The approaching French legislative and presidential elections of 2007 amplified political rhetoric and maneuvering in New Caledonia in 2006 over issues such as the freezing of the electorate for future provincial elections, tensions within the coalitions that had signed the Noumea Accord of 1998, multinational takeovers and environmental protests over mining development, social and economic reforms, emergence as a quasi-autonomous Pacific country in regional affairs, and paralyzing labor strikes, which, at times, had political overtones. Ongoing situational cooperation between the loyalist Avenir Ensemble (ae) and elements of the pro-independence Front de Libération Nationale Kanak et Socialiste (flnks), and sometimes even the local branch of the archconservative Front National (fn), enabled the country to continue its progress toward self-governance. But the once-dominant loyalist Rassemblement pour la Calédonie dans la République (rpcr), in league with loyalist voters associations and the fn, became more militant about protecting universal suffrage and ties with France.

In elections for the French president or legislature, municipal elections, or European Union elections, any French citizen in the country can vote, but the Noumea Accord endorsed restricting the local electorate in provincial elections and in referendums on independence to long-term residents. The flnks argues that the indigenous Kanak people were deprived of the right to vote for a century by French colonialism (from 1853 to the early 1950s), even though international law has recognized their right, as the first occupants of the country, to self-determination. They say that in negotiations in 1983 (Nainville-Les-Roches), 1988 (Matignon-Oudinot), and 1998 (Paris-Noumea), Kanak leaders made concessions to immigrants of long residence (whom they regard as fellow victims of history) by agreeing to work together toward a common destiny, but that the commitment in those agreements to restricting who can determine the future status of the country must be respected. Few residents object to having the restriction apply to future referendums, and in the provincial elections in 1999 and 2004, a "sliding" electorate (anyone with ten years' residence) has applied. But because the Congress will have the right, according to the Noumea Accord, to propose a referendum on independence between 2013 and 2018, the flnks has lobbied Paris to restrict [End Page 582] the electorate in the 2009 and 2014 provincial elections to a "frozen" pool of long-term residents, namely people who were eligible to vote in the 1998 referendum on the accord, and their descendants (nc, 14 Dec 2006). The flnks points to massive French immigration during the 1970s, which marginalized the Kanak and pushed them to revolt in the 1980s—a demographic threat that is reviving as nickel mining is booming due to the rise in demand for stainless steel in China and India. French migrants to other countries must abide by local laws, the flnks argues, so they should respect that Kanaky/New Caledonia is "a country going through a process of emancipation" (nc, 30 Dec 2006). The loyalists believe, however, that New Caledonia is France, despite its being on the other side of the world.
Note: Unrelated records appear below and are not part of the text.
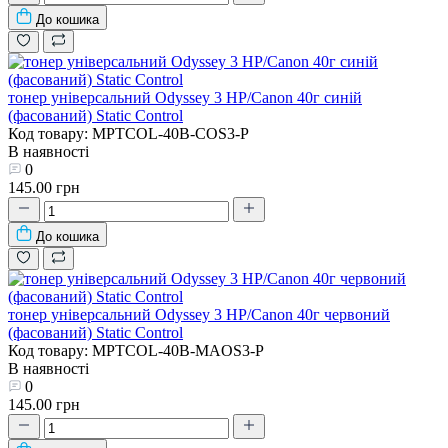
До кошика
тонер універсальний Odyssey 3 HP/Canon 40г синій
(фасований) Static Control
Код товару: MPTCOL-40B-COS3-P
В наявності
0
145.00 грн
До кошика
тонер універсальний Odyssey 3 HP/Canon 40г червоний
(фасований) Static Control
Код товару: MPTCOL-40B-MAOS3-P
В наявності
0
145.00 грн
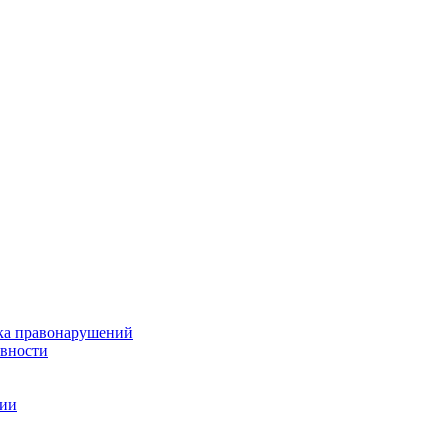
ка правонарушений
ивности
ции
Rock Wamytan of the flnks argues that Kanak martyrs Jean-Marie Tjibaou and Yeiwene Yeiwene sacrificed their lives over the citizenship concessions they had made to non-Kanak immigrants, when a radical separatist assassinated them on Ouvea in 1989. The provisions of the Noumea Accord were enacted into laws in 1999 by the French National Assembly and Senate, which also approved the frozen electorate concept. The full Congress of Versailles (combined Assembly and Senate) needed to ratify the latter in order to amend the French national constitution, but it never met, due to many criticisms of the text. In 2003, President Jacques Chirac visited New Caledonia and vowed to find an acceptable solution before the end of his term of office, which—because a French constitutional referendum in 2000 shortened the presidential term from seven to five years—means a deadline of 2007. In early 2005, the European Court of Human Rights approved the frozen electorate, which bitterly disappointed a movement of metropolitan French in New Caledonia, who resented becoming "second-class citizens," and in March 2006, the French Council of Ministers in Paris adopted a...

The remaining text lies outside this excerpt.